◆ **TO DO**
Determine how many lines in the material below contain the string "victims", then state only that count.
━━ EXTRACTED INFORMATION
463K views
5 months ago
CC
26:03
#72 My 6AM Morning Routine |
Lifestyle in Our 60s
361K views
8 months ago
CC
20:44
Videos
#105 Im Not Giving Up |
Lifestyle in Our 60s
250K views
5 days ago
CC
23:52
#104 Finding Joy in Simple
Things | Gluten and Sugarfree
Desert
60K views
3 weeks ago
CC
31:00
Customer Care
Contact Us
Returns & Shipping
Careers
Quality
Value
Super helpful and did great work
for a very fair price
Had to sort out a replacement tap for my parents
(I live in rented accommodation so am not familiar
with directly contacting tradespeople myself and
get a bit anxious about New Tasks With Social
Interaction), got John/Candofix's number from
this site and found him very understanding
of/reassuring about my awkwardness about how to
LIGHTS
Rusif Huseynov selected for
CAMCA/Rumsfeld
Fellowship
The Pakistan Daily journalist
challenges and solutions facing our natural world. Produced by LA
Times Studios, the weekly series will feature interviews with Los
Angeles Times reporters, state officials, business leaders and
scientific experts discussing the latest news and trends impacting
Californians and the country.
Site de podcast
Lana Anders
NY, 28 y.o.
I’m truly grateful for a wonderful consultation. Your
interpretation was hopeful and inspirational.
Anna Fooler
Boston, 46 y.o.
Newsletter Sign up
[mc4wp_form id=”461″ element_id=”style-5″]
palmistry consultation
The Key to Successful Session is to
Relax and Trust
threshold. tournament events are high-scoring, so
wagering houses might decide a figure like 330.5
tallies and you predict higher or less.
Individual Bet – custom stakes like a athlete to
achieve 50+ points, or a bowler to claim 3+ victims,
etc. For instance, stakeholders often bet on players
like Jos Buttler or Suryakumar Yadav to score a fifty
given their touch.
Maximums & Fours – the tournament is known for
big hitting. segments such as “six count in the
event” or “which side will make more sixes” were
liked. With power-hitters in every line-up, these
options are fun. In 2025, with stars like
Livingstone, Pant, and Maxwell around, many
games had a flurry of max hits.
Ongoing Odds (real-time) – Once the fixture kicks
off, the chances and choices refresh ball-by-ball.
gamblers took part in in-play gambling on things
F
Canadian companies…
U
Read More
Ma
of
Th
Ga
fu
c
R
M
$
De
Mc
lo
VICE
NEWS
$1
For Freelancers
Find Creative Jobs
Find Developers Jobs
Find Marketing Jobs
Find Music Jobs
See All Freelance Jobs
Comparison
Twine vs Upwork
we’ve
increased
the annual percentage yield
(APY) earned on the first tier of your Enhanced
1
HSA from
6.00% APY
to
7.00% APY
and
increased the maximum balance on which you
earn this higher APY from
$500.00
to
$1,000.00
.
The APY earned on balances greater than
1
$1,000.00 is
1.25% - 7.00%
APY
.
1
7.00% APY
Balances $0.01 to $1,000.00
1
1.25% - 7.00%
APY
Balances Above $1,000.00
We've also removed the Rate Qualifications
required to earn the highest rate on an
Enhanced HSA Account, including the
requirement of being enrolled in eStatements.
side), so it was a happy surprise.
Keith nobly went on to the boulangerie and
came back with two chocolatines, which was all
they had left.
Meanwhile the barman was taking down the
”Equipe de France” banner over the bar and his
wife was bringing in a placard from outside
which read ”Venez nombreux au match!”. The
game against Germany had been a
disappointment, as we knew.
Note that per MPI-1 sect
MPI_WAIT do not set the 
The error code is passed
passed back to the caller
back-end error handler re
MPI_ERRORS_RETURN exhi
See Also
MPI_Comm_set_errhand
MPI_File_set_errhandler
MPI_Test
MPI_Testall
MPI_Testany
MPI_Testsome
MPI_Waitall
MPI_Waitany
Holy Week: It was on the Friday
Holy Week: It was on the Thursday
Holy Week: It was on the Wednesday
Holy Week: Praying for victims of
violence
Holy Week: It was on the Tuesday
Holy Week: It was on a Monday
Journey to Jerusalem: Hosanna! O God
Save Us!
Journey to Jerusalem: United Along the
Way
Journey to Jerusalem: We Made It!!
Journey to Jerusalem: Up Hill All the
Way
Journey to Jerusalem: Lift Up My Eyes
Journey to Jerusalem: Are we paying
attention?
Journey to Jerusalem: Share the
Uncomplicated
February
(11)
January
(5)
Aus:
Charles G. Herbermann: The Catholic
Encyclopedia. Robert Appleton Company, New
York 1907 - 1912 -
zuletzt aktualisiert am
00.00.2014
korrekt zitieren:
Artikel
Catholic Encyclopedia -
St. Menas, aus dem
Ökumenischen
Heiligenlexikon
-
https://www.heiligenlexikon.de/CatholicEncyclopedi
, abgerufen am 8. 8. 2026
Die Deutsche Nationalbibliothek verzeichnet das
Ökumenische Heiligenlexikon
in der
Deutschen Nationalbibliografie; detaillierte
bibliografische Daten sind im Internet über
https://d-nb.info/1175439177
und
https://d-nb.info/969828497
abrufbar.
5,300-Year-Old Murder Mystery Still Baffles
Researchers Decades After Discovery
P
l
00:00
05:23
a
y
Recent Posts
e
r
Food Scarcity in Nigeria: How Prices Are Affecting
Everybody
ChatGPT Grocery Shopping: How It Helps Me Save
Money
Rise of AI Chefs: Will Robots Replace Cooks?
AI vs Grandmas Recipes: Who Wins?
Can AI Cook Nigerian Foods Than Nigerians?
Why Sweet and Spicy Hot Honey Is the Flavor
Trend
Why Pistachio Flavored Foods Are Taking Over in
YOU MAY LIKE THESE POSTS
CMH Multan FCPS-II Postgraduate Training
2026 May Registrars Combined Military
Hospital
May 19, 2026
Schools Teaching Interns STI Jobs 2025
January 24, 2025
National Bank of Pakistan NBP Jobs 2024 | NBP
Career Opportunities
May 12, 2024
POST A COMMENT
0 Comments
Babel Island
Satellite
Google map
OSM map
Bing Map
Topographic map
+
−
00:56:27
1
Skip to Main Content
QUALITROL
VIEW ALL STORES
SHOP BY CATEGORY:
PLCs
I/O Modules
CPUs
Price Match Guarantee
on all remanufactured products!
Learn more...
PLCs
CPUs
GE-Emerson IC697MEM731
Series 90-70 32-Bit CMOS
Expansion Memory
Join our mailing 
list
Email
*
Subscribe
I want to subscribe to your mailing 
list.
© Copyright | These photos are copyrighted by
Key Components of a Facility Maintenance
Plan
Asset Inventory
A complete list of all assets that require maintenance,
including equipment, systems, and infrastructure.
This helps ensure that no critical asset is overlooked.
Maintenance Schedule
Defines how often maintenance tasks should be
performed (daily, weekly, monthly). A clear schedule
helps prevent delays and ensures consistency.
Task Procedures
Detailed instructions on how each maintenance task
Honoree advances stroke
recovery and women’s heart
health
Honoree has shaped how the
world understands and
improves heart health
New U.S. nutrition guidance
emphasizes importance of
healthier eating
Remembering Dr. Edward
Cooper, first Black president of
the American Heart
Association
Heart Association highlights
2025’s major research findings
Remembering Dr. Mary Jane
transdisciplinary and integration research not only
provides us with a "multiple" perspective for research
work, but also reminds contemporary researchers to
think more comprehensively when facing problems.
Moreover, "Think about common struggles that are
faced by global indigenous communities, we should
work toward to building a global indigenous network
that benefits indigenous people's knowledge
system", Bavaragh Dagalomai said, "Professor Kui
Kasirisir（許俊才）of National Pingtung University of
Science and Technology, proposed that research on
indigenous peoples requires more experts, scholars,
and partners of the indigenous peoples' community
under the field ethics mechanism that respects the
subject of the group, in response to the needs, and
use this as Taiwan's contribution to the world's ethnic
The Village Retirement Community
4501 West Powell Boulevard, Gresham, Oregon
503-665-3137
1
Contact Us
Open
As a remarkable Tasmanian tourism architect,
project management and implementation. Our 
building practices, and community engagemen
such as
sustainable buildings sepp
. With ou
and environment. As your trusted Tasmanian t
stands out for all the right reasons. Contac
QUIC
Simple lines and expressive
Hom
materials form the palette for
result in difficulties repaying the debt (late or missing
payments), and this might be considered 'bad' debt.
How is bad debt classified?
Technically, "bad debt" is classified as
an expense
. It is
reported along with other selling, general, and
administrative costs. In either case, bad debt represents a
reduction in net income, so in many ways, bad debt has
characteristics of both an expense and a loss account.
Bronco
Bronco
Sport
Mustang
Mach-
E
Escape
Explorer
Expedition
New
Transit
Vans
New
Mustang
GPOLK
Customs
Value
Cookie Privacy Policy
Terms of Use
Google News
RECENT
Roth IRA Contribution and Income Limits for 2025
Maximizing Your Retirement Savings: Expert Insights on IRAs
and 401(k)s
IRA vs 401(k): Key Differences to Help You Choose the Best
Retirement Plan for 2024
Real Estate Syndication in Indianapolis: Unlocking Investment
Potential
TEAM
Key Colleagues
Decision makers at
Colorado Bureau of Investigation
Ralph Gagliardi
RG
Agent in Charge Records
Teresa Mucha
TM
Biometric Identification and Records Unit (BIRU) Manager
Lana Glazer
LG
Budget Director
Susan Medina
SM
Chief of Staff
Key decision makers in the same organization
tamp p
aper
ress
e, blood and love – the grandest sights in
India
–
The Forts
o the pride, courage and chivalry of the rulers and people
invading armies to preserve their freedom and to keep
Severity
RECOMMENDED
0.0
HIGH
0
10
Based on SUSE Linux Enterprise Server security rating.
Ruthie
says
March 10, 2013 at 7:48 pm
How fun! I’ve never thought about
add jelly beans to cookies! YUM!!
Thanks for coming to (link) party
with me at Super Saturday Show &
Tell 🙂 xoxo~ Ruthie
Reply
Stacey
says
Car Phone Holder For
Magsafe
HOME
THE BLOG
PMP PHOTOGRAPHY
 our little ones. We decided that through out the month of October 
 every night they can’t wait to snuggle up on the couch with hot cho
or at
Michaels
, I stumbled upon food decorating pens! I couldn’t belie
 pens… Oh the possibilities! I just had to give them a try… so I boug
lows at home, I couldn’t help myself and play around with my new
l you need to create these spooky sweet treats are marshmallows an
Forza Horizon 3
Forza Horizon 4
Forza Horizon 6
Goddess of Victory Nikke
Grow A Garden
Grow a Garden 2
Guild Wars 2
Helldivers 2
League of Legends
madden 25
━━━━
◆ **TASK RESULT**
2